眼瞧着沈砚的身影不见了,萧澈收回眸光看向了还站在那的柳生,倒也没迁怒,而是语重心长道:“趁沈砚还在京都,你好好跟他学一学,机不可失时不再来,以后想要再找个人这么全心全意教你,几乎不可能了。”

“臣遵旨。”

“行了,你也早些回去,乔倩肚子大了,还有两个月就要生了,你多回去陪陪她。”

“臣谢陛下关心。”

“去吧。”

“臣告退。”

行了礼,柳生便躬身退了出去。

离开御书房没走多远,柳生便遇上了站在走廊下口处的沈砚。

“先生。”柳生几步上前作揖行礼。

沈砚没说话,而是抬脚走在了前面,柳生见此立刻抬脚跟了上去。

两人皆未言语,直到走出了好一段距离,走在了无人的宫道上,沈砚方才开口。

“这次萧青微回去后定会引发云南王那边的动荡,来回的时间计算,动荡大概要在两个月之后的样子,那会儿差不多我要带着阿初离开了,你需要小心行事。对你来说是危机也是时机,你虽然官位提上来了,但得坐扎实了,这是个很好的机会。林丞相年岁大了,也就这两三年的样子便会退下来,他何时隐退皆是陛下一句话,而陛下何时开口言这一句,就看你能做到何种地步,可明白?”

“学生明白,谨遵先生教诲。”

“世家过于盘根错节,你可多结交寒门子弟,看在这件事的份上,陛下也会多偏颇你。而世家那边,不是所有世家都不可教,待事情发展到了一定的程度,自然会有人向你抛出橄榄枝,到时候你酌情而定,官场上没有绝对的立场,有的只是如何平稳立场。唯一谨记的一点便是你忠于陛下,可明白?”

“学生明白,谨遵先生教诲。
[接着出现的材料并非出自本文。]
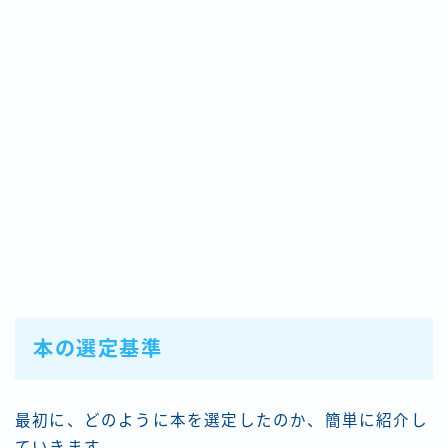
本の選定基準
最初に、どのように本を選定したのか、簡単に紹介し
ていきます。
”

这一路,从宫道到宫门,沈砚与柳生讲述了许多,当真是倾囊相教,而这些事……

“我只说一次,以后不会再说,剩下的需要你自己去打磨去历练,我能给的提点就只有这么多。”

“谢先生教诲,能得先生这般教诲是学生之幸。”

“我只是为阿初,天色不早了,回吧。”沈砚从始至终都是这一句,只为白初。

落下这一句,便与柳生分道扬镳上了自家的马车远去了。

柳生站在那好一会儿,这才上了自家的马车,马车驶离的方向不是柳家而是乔家,乔倩月份大了,随时都有生产的可能,柳生不放心,便将乔倩放在了乔家,他一点也不在乎外面的那些言语,他只在乎乔倩好好的。